Para ícone da esquerda mundial, ex-presidente se destaca por sugerir negociação em vez de escalar conflito
Folha de São Paulo – O linguista americano Noam Chomsky, 93, ícone da esquerda mundial, surpreendeu em uma entrevista ao citar o ex-presidente dos EUA Donald Trump como única figura política do Ocidente a defender uma saída diplomática para a Guerra da Ucrânia, em vez de escalar o conflito.
No vídeo publicado no canal EduKitchen do YouTube na última quarta-feira (27), Chomsky fala sobre diferentes assuntos, entre eles o conflito no país europeu. Foi após uma pergunta sobre os gastos americanos para ajudar Kiev que o linguista falou do republicano.
“Há, felizmente, um estadista nos EUA e na Europa, uma alta figura pública, que fez uma declaração muito sensível sobre como solucionar a crise, facilitando negociações em vez de miná-las”, afirmou o americano. “Seu nome é Donald J. Trump.”
Para o linguista, o ex-presidente é o único estadista ocidental que sugeriu uma solução parecida com a proposta de George H. W. Bush no início dos anos 1990, após o colapso da União Soviética. Quando a Alemanha foi reunificada naquela época, diplomatas ocidentais prometeram aos russos que a Otan (aliança militar ocidental) não iria se expandir a Leste além do novo país no centro da Europa. Os russos cobram até hoje aquele compromisso, que nunca foi colocado no papel.
Apesar de ressaltar que Trump não mencionou esse exemplo especificamente, Chomsky disse ser similar ao que foi chamado de Parceria para Paz. “Não eliminaria a Otan, mas cumpriria a promessa de que a Otan não expandiria para o Leste.”
“Ele não mencionou tudo isso, mas sugeriu algo parecido: avançar para negociações e diplomacia em vez de escalar a guerra”, continuou o americano, que destacou que Trump não é sua pessoa favorita. “Acho que é a pessoa mais perigosa talvez da história, mas vamos falar a verdade. Ele é a única pessoa que falou e é o jeito correto para sair [da crise]. Outros falaram também, mas não em posições tão importantes.”
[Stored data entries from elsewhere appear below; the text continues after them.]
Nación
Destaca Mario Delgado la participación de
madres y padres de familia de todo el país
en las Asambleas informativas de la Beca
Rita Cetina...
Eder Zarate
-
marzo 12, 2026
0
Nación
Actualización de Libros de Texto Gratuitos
Chomsky não especificou quando ou o que exatamente o ex-presidente falou. Em comunicado no último dia 18, o republicano disse não fazer “sentido que Rússia e Ucrânia não estejam se sentando e trabalhando em algum tipo de acordo”. “Essa guerra nunca deveria ter acontecido, mas aconteceu. A solução nunca será tão boa quanto teria sido antes de os tiros começarem, mas há uma solução, e deveria ser arranjada agora —não depois— quando todo mundo estará MORTO!”
Antes da invasão russa à Ucrânia, houve diversos encontros diplomáticos, realizados com o objetivo de amenizar as tensões. Apenas em fevereiro, por exemplo, o presidente russo, Vladimir Putin, recebeu o mandatário francês, Emmanuel Macron, o primeiro-ministro alemão, Olaf Scholz, e falou ao telefone com o líder americano, Joe Biden.
Com o conflito iniciado, os países ocidentais não entraram no campo de batalha, mas têm enviado armamentos para os ucranianos, além de aplicarem duras sanções contra a Rússia. Os EUA também se movimentam para fornecer um auxílio bilionário.
Biden pediu na última quinta (28) US$ 33 bilhões (cerca de R$ 166,6 bilhões) ao Congresso americano em ajuda à Ucrânia, que inclui mais de US$ 20 bilhões (R$ 100,7 bilhões) para armas, munições e outros tipos de assistência militar e US$ 8,5 bilhões (R$ 42,8 bilhões) em ajuda econômica direta ao governo em Kiev, além de US$ 3 bilhões (R$ 15,1 bilhões) para auxílio humanitário e alimentar.
Os US$ 20 bilhões reservados por Biden para o flanco militar representam cinco vezes o orçamento ucraniano de 2021 para a área da Defesa, incluindo aí gastos com pensões e salários de militares.
Os russos vêm reagindo à cada vez mais intensa ajuda americana no conflito. Na última segunda (25), por meio de uma nota e de uma entrevista de seu embaixador em Washington, Moscou criticou o envio de armamentos. “O que os americanos estão fazendo é jogar gasolina no fogo”, disse o diplomata Anatoli Antonov. “Enfatizamos que é inaceitável que os EUA despejem armas na Ucrânia.”